Segment Start: Supplied data

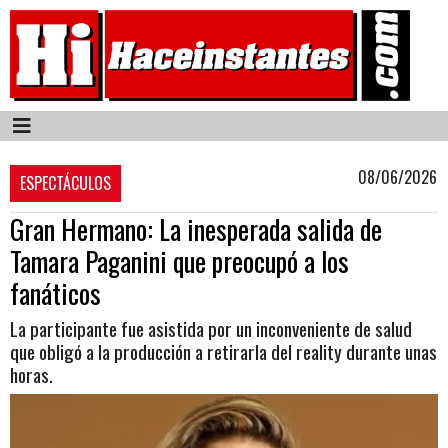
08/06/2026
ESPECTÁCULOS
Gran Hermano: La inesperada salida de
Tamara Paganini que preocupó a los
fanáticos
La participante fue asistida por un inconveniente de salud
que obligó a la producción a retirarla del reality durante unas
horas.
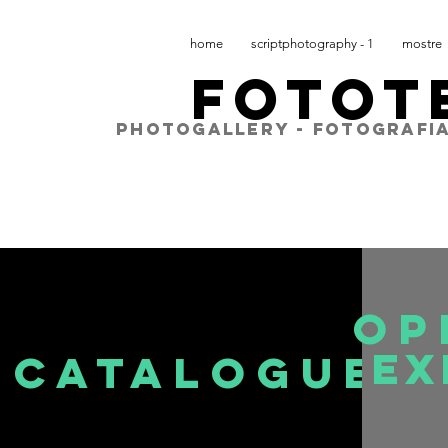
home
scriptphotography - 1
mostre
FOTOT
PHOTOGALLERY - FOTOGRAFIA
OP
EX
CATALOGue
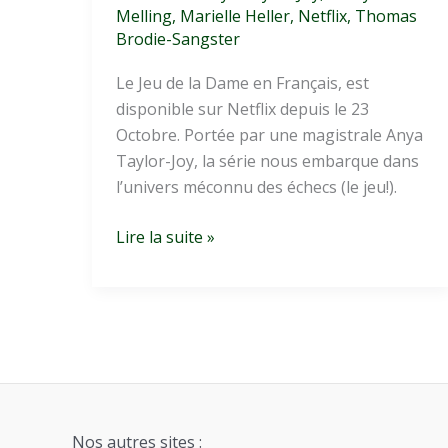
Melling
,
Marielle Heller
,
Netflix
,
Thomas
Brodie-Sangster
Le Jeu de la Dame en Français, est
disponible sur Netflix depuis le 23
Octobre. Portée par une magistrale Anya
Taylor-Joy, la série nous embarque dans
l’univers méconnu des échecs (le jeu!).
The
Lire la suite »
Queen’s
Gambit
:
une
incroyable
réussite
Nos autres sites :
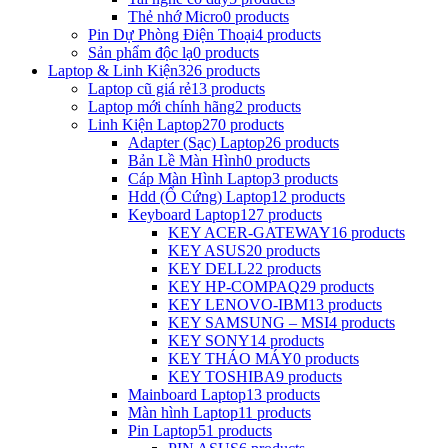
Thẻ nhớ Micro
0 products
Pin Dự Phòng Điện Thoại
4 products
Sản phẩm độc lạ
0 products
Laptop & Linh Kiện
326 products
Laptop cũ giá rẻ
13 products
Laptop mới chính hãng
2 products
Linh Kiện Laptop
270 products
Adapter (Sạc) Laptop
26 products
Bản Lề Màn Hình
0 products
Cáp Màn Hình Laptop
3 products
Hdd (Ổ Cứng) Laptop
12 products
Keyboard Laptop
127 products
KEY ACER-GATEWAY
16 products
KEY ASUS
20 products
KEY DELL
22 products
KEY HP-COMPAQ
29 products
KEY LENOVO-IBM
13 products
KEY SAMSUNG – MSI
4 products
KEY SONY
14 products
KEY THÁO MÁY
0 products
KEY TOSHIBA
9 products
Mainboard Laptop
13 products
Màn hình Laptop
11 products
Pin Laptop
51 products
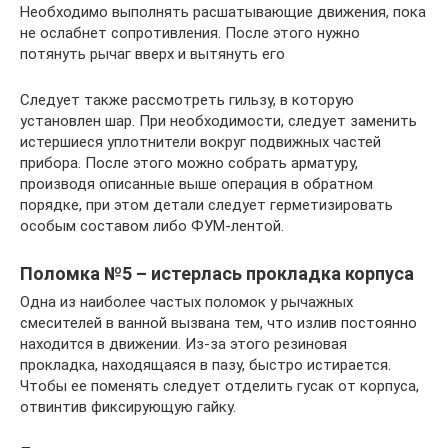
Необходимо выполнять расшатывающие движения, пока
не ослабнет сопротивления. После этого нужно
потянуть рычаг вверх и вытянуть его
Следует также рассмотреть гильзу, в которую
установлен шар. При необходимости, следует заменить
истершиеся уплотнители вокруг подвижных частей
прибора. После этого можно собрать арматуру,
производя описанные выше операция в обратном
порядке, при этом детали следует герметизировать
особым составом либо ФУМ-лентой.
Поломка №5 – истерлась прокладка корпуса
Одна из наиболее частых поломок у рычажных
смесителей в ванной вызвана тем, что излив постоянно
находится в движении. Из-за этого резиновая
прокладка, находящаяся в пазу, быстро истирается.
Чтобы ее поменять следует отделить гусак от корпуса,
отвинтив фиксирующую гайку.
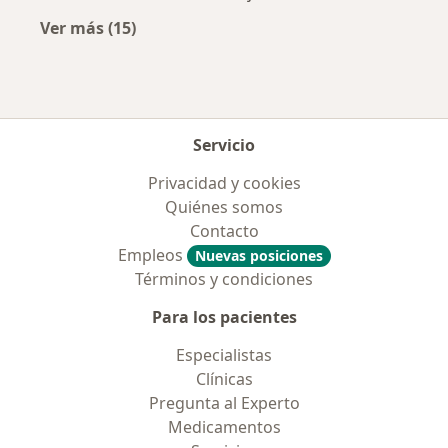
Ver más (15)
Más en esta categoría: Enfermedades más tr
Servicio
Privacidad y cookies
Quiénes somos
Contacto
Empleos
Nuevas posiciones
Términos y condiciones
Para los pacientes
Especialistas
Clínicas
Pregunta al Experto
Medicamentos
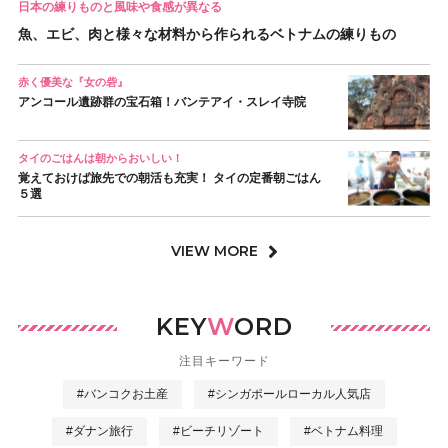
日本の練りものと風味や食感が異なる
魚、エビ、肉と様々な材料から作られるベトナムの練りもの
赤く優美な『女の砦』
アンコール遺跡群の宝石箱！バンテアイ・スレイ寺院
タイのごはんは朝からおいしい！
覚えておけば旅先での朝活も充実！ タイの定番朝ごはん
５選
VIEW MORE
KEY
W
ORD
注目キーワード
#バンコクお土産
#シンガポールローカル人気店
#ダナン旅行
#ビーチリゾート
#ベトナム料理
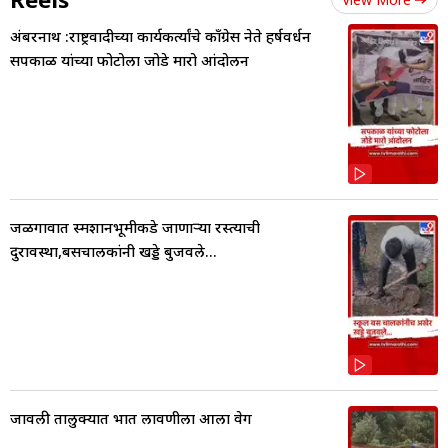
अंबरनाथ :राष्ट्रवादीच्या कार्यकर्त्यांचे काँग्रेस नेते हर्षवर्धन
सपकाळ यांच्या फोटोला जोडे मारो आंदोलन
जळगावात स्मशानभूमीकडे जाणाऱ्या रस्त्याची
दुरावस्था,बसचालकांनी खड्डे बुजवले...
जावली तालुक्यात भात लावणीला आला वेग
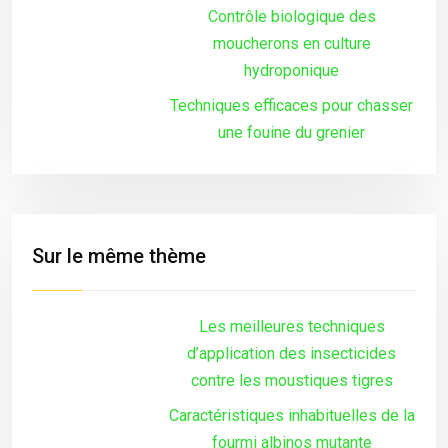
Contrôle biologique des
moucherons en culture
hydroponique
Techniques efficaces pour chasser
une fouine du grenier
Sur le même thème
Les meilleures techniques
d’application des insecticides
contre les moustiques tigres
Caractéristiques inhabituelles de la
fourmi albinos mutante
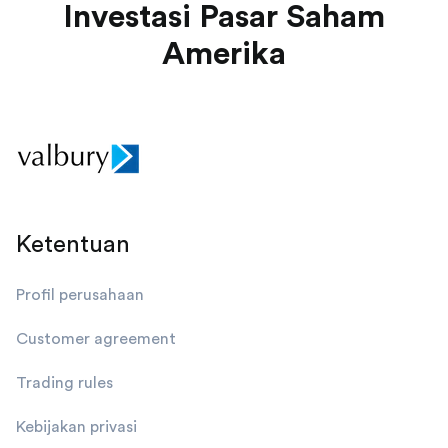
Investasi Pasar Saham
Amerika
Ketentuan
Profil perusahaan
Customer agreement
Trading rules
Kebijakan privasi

Segment End: Supplied data

[Task requirements]
Check each line above for the string "Laptop" and copy every line that has it.

[Written response]
Laptop & Linh Kiện
Laptop cũ giá rẻ
Laptop mới chính hãng
Linh Kiện Laptop
Adapter (Sạc) Laptop
Cáp Màn Hình Laptop
Hdd (Ổ Cứng) Laptop
Keyboard Laptop
Mainboard Laptop
Màn hình Laptop
Pin Laptop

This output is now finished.